**Work task**
Please return every entry below exactly as written, without any of its pictures.
[Entries shown Boundary: Start]
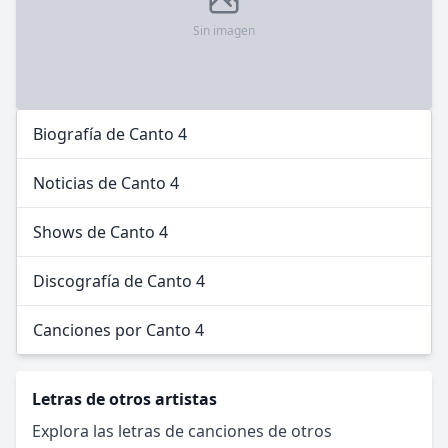
Sin imagen
Biografía de Canto 4
Noticias de Canto 4
Shows de Canto 4
Discografía de Canto 4
Canciones por Canto 4
Letras de otros artistas
Explora las letras de canciones de otros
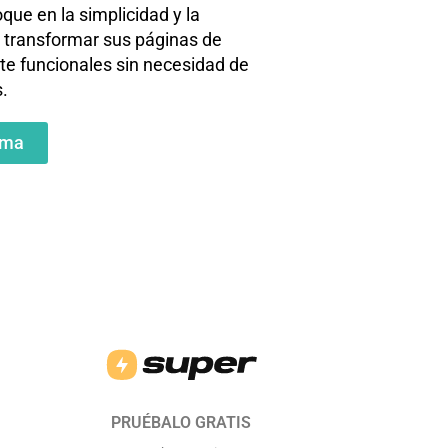
que en la simplicidad y la
s transformar sus páginas de
e funcionales sin necesidad de
.
ama
PRUÉBALO GRATIS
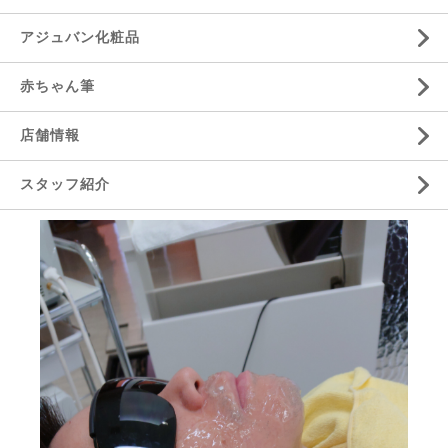
アジュバン化粧品
赤ちゃん筆
店舗情報
スタッフ紹介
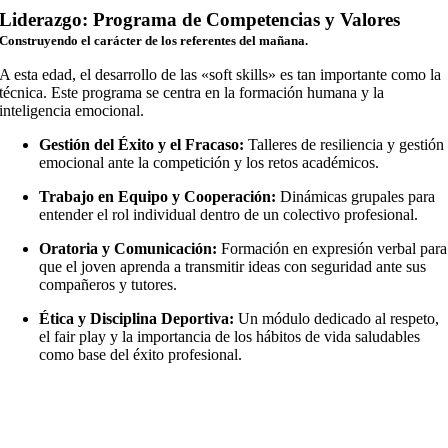
Liderazgo: Programa de Competencias y Valores
Construyendo el carácter de los referentes del mañana.
A esta edad, el desarrollo de las «soft skills» es tan importante como la
técnica. Este programa se centra en la formación humana y la
inteligencia emocional.
Gestión del Éxito y el Fracaso:
Talleres de resiliencia y gestión
emocional ante la competición y los retos académicos.
Trabajo en Equipo y Cooperación:
Dinámicas grupales para
entender el rol individual dentro de un colectivo profesional.
Oratoria y Comunicación:
Formación en expresión verbal para
que el joven aprenda a transmitir ideas con seguridad ante sus
compañeros y tutores.
Ética y Disciplina Deportiva:
Un módulo dedicado al respeto,
el fair play y la importancia de los hábitos de vida saludables
como base del éxito profesional.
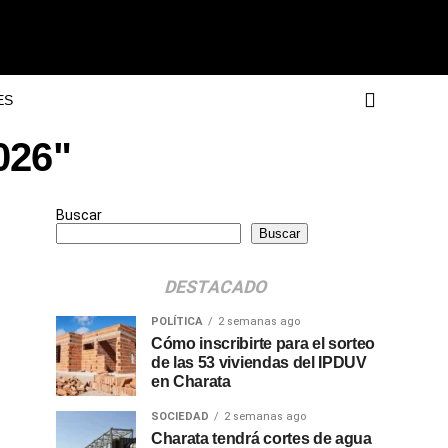
ES
2026"
Buscar
Buscar
DESTACADO
POLÍTICA
2 semanas ago
Cómo inscribirte para el sorteo
de las 53 viviendas del IPDUV
en Charata
SOCIEDAD
2 semanas ago
Charata tendrá cortes de agua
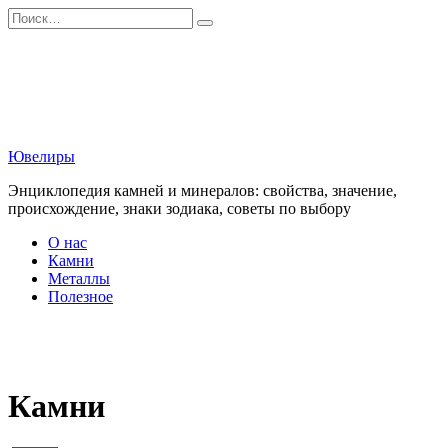
Перейти
Search
к
for:
содержанию
Ювелиры
Энциклопедия камней и минералов: свойства, значение,
происхождение, знаки зодиака, советы по выбору
О нас
Камни
Металлы
Полезное
Камни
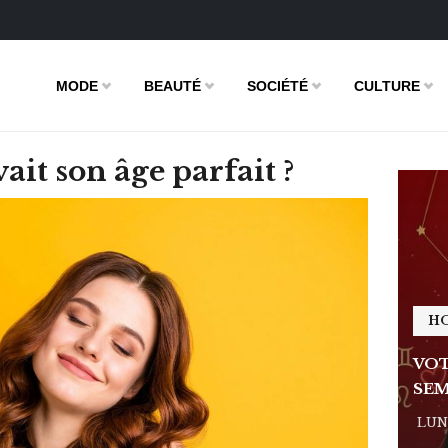
MODE
BEAUTÉ
SOCIÉTÉ
CULTURE
avait son âge parfait ?
HOROSCOPE
H
E DE LA
VOTRE ASTRO LOVE DE LA
VOT
SEMAINE
SEM
 - 11:09
LUNDI 23 FÉVRIER 2026 - 11:09
LUND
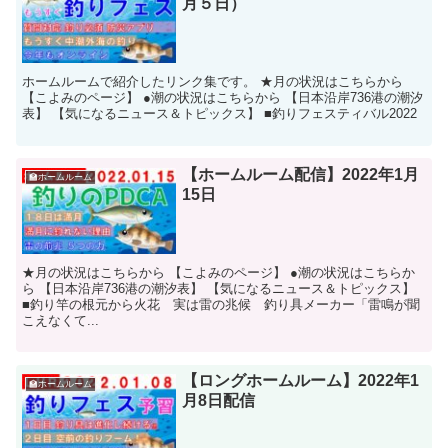
月５日）
ホームルームで紹介したリンク集です。 ★月の状況はこちらから
【こよみのページ】 ●潮の状況はこちらから 【日本沿岸736港の潮汐
表】 【気になるニュース＆トピックス】 ■釣りフェスティバル2022
【ホームルーム配信】2022年1月
🏫ホームルーム
15日
★月の状況はこちらから 【こよみのページ】 ●潮の状況はこちらか
ら 【日本沿岸736港の潮汐表】 【気になるニュース＆トピックス】
■釣り竿の根元から火花 実は雷の兆候 釣り具メーカー「雷鳴が聞
こえなくて...
【ロングホームルーム】2022年1
🏫ホームルーム
月8日配信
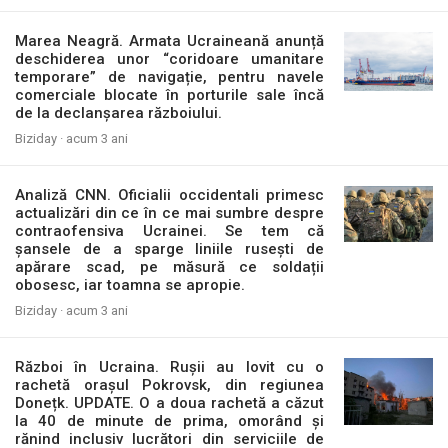
Marea Neagră. Armata Ucraineană anunță
deschiderea unor “coridoare umanitare
temporare” de navigație, pentru navele
comerciale blocate în porturile sale încă
de la declanșarea războiului.
Biziday ·
acum 3 ani
Analiză CNN. Oficialii occidentali primesc
actualizări din ce în ce mai sumbre despre
contraofensiva Ucrainei. Se tem că
șansele de a sparge liniile rusești de
apărare scad, pe măsură ce soldații
obosesc, iar toamna se apropie.
Biziday ·
acum 3 ani
Război în Ucraina. Rușii au lovit cu o
rachetă orașul Pokrovsk, din regiunea
Donețk. UPDATE. O a doua rachetă a căzut
la 40 de minute de prima, omorând și
rănind inclusiv lucrători din serviciile de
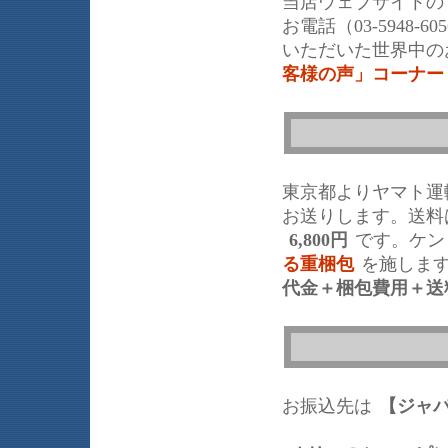
当店ウェブサイトの
お電話（03-5948
いただいた世界中の
客様の声」コーナー
東京都よりヤマト運
お送りします。送料
6,800円
です。ケン
る重梱包
を施しま
代金＋梱包費用＋送
お振込先は
【ジャ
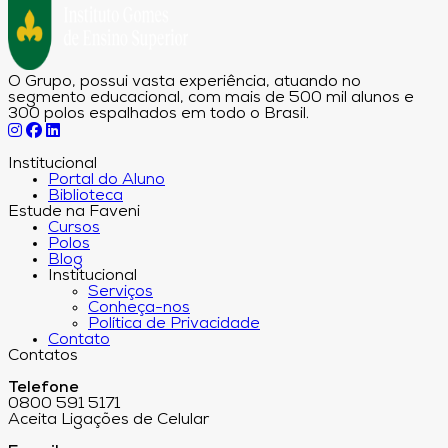
O Grupo, possui vasta experiência, atuando no
segmento educacional, com mais de 500 mil alunos e
300 polos espalhados em todo o Brasil.
Institucional
Portal do Aluno
Biblioteca
Estude na Faveni
Cursos
Polos
Blog
Institucional
Serviços
Conheça-nos
Política de Privacidade
Contato
Contatos
Telefone
0800 591 5171
Aceita Ligações de Celular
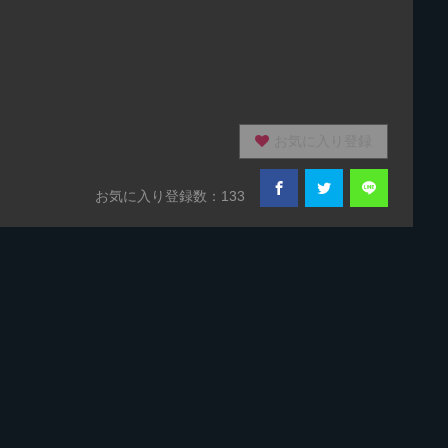
お気に入り登録
お気に入り登録数：133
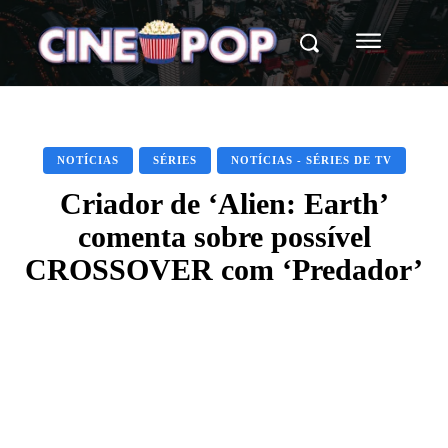
NOTÍCIAS
SÉRIES
NOTÍCIAS - SÉRIES DE TV
Criador de ‘Alien: Earth’
comenta sobre possível
CROSSOVER com ‘Predador’
Facebook
X
WhatsApp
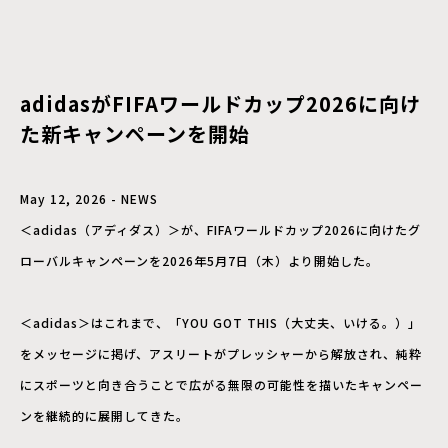
adidasがFIFAワールドカップ2026に向け
た新キャンペーンを開始
May 12, 2026 - NEWS
＜adidas（アディダス）＞が、FIFAワールドカップ2026に向けたグ
ローバルキャンペーンを2026年5月7日（木）より開始した。
＜adidas＞はこれまで、「YOU GOT THIS（大丈夫、いける。）」
をメッセージに掲げ、アスリートがプレッシャーから解放され、純粋
にスポーツと向き合うことで広がる無限の可能性を描いたキャンペー
ンを継続的に展開してきた。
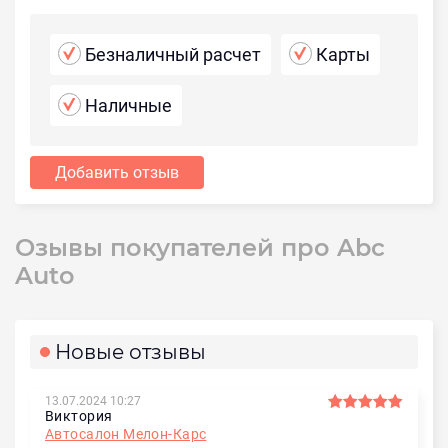
Безналичный расчет
Карты
Наличные
Добавить отзыв
Озывы покупателей про Abc
Auto
Новые отзывы
13.07.2024 10:27
Виктория
Автосалон Мелон-Карс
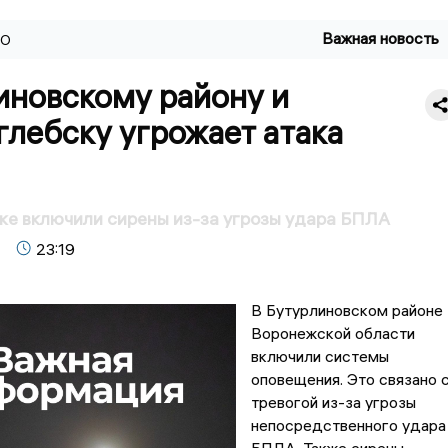
Важная новость
ВО
иновскому району и
лебску угрожает атака
ке включили сирены из-за угрозы удара БПЛА
23:19
В Бутурлиновском районе
Воронежской области
включили системы
оповещения. Это связано 
тревогой из-за угрозы
непосредственного удара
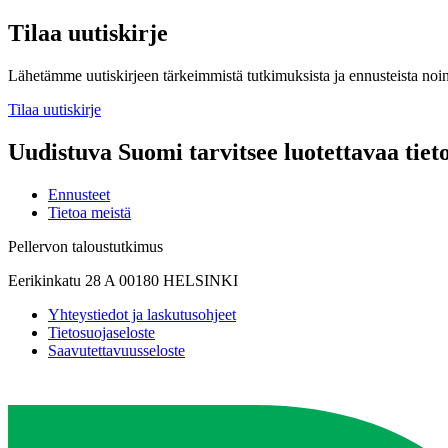
Tilaa uutiskirje
Lähetämme uutiskirjeen tärkeimmistä tutkimuksista ja ennusteista noi
Tilaa uutiskirje
Uudistuva Suomi tarvitsee luotettavaa tiet
Ennusteet
Tietoa meistä
Pellervon taloustutkimus
Eerikinkatu 28 A 00180 HELSINKI
Yhteystiedot ja laskutusohjeet
Tietosuojaseloste
Saavutettavuusseloste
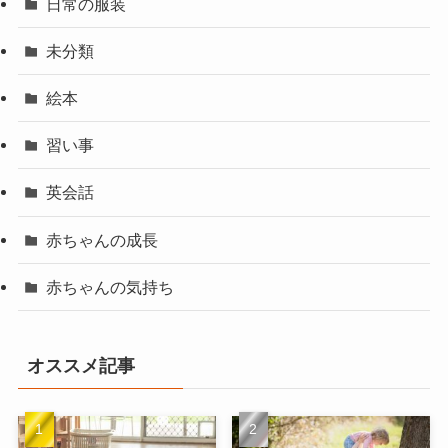
日常の服装
未分類
絵本
習い事
英会話
赤ちゃんの成長
赤ちゃんの気持ち
オススメ記事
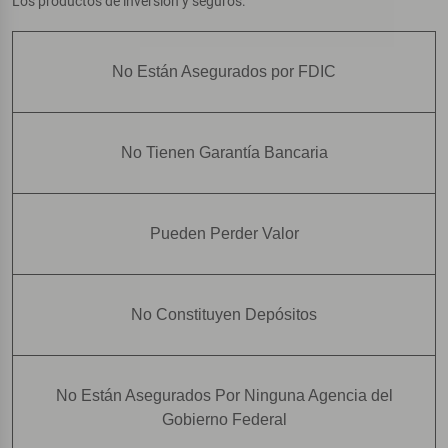
Los productos de inversión y seguros:
No Están Asegurados por FDIC
No Tienen Garantía Bancaria
Pueden Perder Valor
No Constituyen Depósitos
No Están Asegurados Por Ninguna Agencia del
Gobierno Federal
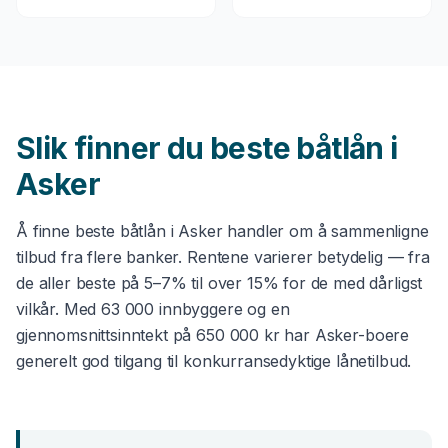
Slik finner du beste
båtlån
i
Asker
Å finne beste
båtlån
i
Asker
handler om å sammenligne
tilbud fra flere banker. Rentene varierer betydelig — fra
de aller beste på 5–7% til over 15% for de med dårligst
vilkår. Med
63 000
innbyggere og en
gjennomsnittsinntekt på
650 000 kr
har
Asker
-boere
generelt god tilgang til konkurransedyktige lånetilbud.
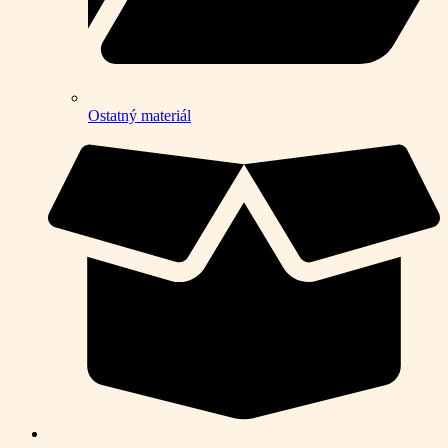
Ostatný materiál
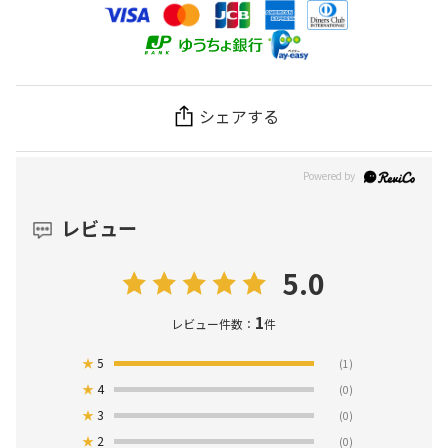
シェアする
レビュー
5.0
1
レビュー件数：
件
★
5
(1)
★
4
(0)
★
3
(0)
★
2
(0)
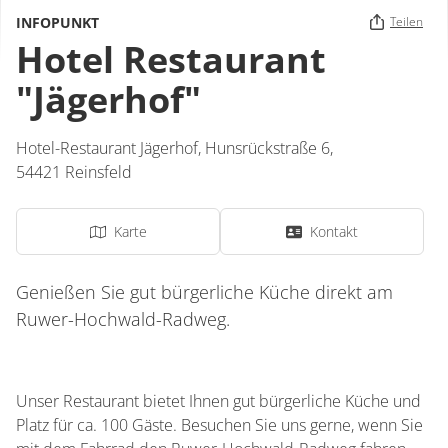
INFOPUNKT
Teilen
Hotel Restaurant
"Jägerhof"
Hotel-Restaurant Jägerhof,
Hunsrückstraße 6,
54421
Reinsfeld
Karte
Kontakt
Genießen Sie gut bürgerliche Küche direkt am
Ruwer-Hochwald-Radweg.
Unser Restaurant bietet Ihnen gut bürgerliche Küche und
Platz für ca. 100 Gäste. Besuchen Sie uns gerne, wenn Sie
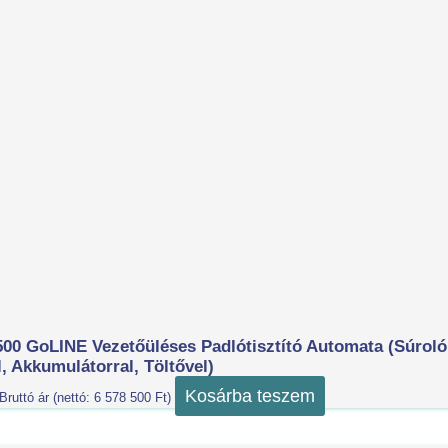
500 GoLINE Vezetőüléses Padlótisztító Automata (súroló
, Akkumulátorral, Töltővel)
Kosárba teszem
Bruttó ár (nettó:
6 578 500
Ft
)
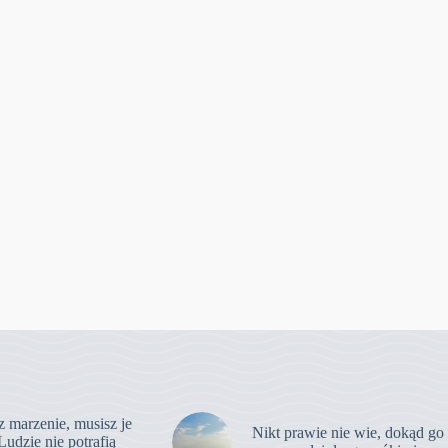
z marzenie, musisz je
Nikt prawie nie wie, dokąd go
Ludzie nie potrafią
[Entries shown Boundary: End]
**Result of this task**
Sin imagen
Biografía de Canto 4
Noticias de Canto 4
Shows de Canto 4
Discografía de Canto 4
Canciones por Canto 4
Letras de otros artistas
Explora las letras de canciones de otros
que en la simplicidad y la
s transformar sus páginas de
e funcionales sin necesidad de
.
ama
PRUÉBALO GRATIS
アジュバン化粧品
赤ちゃん筆
店舗情報
スタッフ紹介
Liderazgo: Programa de Competencias y Valores
Construyendo el carácter de los referentes del mañana.
A esta edad, el desarrollo de las «soft skills» es tan importante como la
técnica. Este programa se centra en la formación humana y la
inteligencia emocional.
Gestión del Éxito y el Fracaso:
Talleres de resiliencia y gestión
emocional ante la competición y los retos académicos.
Trabajo en Equipo y Cooperación:
Dinámicas grupales para
entender el rol individual dentro de un colectivo profesional.
Oratoria y Comunicación:
Formación en expresión verbal para
que el joven aprenda a transmitir ideas con seguridad ante sus
compañeros y tutores.
Ética y Disciplina Deportiva:
Un módulo dedicado al respeto,
el fair play y la importancia de los hábitos de vida saludables
como base del éxito profesional.
ES
2026"
Buscar
Buscar
DESTACADO
POLÍTICA
2 semanas ago
Cómo inscribirte para el sorteo
de las 53 viviendas del IPDUV
en Charata
SOCIEDAD
2 semanas ago
Charata tendrá cortes de agua
Перейти
Search
к
for:
содержанию
Ювелиры
Энциклопедия камней и минералов: свойства, значение,
происхождение, знаки зодиака, советы по выбору
О нас
Камни
Металлы
Полезное
Камни
MODE
BEAUTÉ
SOCIÉTÉ
CULTURE
avait son âge parfait ?
HOROSCOPE
H
E DE LA
VOTRE ASTRO LOVE DE LA
VOT
SEMAINE
SEM
 - 11:09
LUNDI 23 FÉVRIER 2026 - 11:09
LUND
月５日）
ホームルームで紹介したリンク集です。 ★月の状況はこちらから
【こよみのページ】 ●潮の状況はこちらから 【日本沿岸736港の潮汐
表】 【気になるニュース＆トピックス】 ■釣りフェスティバル2022
【ホームルーム配信】2022年1月
🏫ホームルーム
15日
★月の状況はこちらから 【こよみのページ】 ●潮の状況はこちらか
ら 【日本沿岸736港の潮汐表】 【気になるニュース＆トピックス】
■釣り竿の根元から火花 実は雷の兆候 釣り具メーカー「雷鳴が聞
こえなくて...
【ロングホームルーム】2022年1
🏫ホームルーム
月8日配信
Marea Neagră. Armata Ucraineană anunță
deschiderea unor “coridoare umanitare
temporare” de navigație, pentru navele
comerciale blocate în porturile sale încă
de la declanșarea războiului.
Biziday ·
acum 3 ani
Analiză CNN. Oficialii occidentali primesc
actualizări din ce în ce mai sumbre despre
contraofensiva Ucrainei. Se tem că
șansele de a sparge liniile rusești de
apărare scad, pe măsură ce soldații
obosesc, iar toamna se apropie.
Biziday ·
acum 3 ani
Război în Ucraina. Rușii au lovit cu o
rachetă orașul Pokrovsk, din regiunea
Donețk. UPDATE. O a doua rachetă a căzut
la 40 de minute de prima, omorând și
rănind inclusiv lucrători din serviciile de
当店ウェブサイトの
お電話（03-5948
いただいた世界中の
客様の声」コーナー
東京都よりヤマト運
お送りします。送料
6,800円
です。ケン
る重梱包
を施しま
代金＋梱包費用＋送
お振込先は
【ジャ
O Grupo, possui vasta experiência, atuando no
segmento educacional, com mais de 500 mil alunos e
300 polos espalhados em todo o Brasil.
Institucional
Portal do Aluno
Biblioteca
Estude na Faveni
Cursos
Polos
Blog
Institucional
Serviços
Conheça-nos
Política de Privacidade
Contato
Contatos
Telefone
0800 591 5171
Aceita Ligações de Celular
お気に入り登録
お気に入り登録数：133
NOTÍCIAS
SÉRIES
NOTÍCIAS - SÉRIES DE TV
Criador de ‘Alien: Earth’
comenta sobre possível
CROSSOVER com ‘Predador’
Facebook
X
WhatsApp
adidasがFIFAワールドカップ2026に向け
た新キャンペーンを開始
May 12, 2026 - NEWS
＜adidas（アディダス）＞が、FIFAワールドカップ2026に向けたグ
ローバルキャンペーンを2026年5月7日（木）より開始した。
＜adidas＞はこれまで、「YOU GOT THIS（大丈夫、いける。）」
をメッセージに掲げ、アスリートがプレッシャーから解放され、純粋
にスポーツと向き合うことで広がる無限の可能性を描いたキャンペー
ンを継続的に展開してきた。
Безналичный расчет
Карты
Наличные
Добавить отзыв
Озывы покупателей про Abc
Auto
Новые отзывы
13.07.2024 10:27
Виктория
Автосалон Мелон-Карс
Важная новость
ВО
иновскому району и
лебску угрожает атака
ке включили сирены из-за угрозы удара БПЛА
23:19
В Бутурлиновском районе
Воронежской области
включили системы
оповещения. Это связано 
тревогой из-за угрозы
непосредственного удара
Tilaa uutiskirje
Lähetämme uutiskirjeen tärkeimmistä tutkimuksista ja ennusteista noi
Tilaa uutiskirje
Uudistuva Suomi tarvitsee luotettavaa tiet
Ennusteet
Tietoa meistä
Pellervon taloustutkimus
Eerikinkatu 28 A 00180 HELSINKI
Yhteystiedot ja laskutusohjeet
Tietosuojaseloste
Saavutettavuusseloste
日常の服装
未分類
絵本
習い事
英会話
赤ちゃんの成長
赤ちゃんの気持ち
オススメ記事
Los productos de inversión y seguros:
No Están Asegurados por FDIC
No Tienen Garantía Bancaria
Pueden Perder Valor
No Constituyen Depósitos
No Están Asegurados Por Ninguna Agencia del
Gobierno Federal
Slik finner du beste
båtlån
i
Asker
Å finne beste
båtlån
i
Asker
handler om å sammenligne
tilbud fra flere banker. Rentene varierer betydelig — fra
de aller beste på 5–7% til over 15% for de med dårligst
vilkår. Med
63 000
innbyggere og en
gjennomsnittsinntekt på
650 000 kr
har
Asker
-boere
generelt god tilgang til konkurransedyktige lånetilbud.
Ostatný materiál
シェアする
レビュー
5.0
1
レビュー件数：
件
★
5
(1)
★
4
(0)
★
3
(0)
★
2
(0)
INFOPUNKT
Teilen
Hotel Restaurant
"Jägerhof"
Hotel-Restaurant Jägerhof,
Hunsrückstraße 6,
54421
Reinsfeld
Karte
Kontakt
Genießen Sie gut bürgerliche Küche direkt am
Ruwer-Hochwald-Radweg.
Unser Restaurant bietet Ihnen gut bürgerliche Küche und
Platz für ca. 100 Gäste. Besuchen Sie uns gerne, wenn Sie
500 GoLINE Vezetőüléses Padlótisztító Automata (súroló
, Akkumulátorral, Töltővel)
Kosárba teszem
Bruttó ár (nettó:
6 578 500
Ft
)
z marzenie, musisz je
Nikt prawie nie wie, dokąd go
Ludzie nie potrafią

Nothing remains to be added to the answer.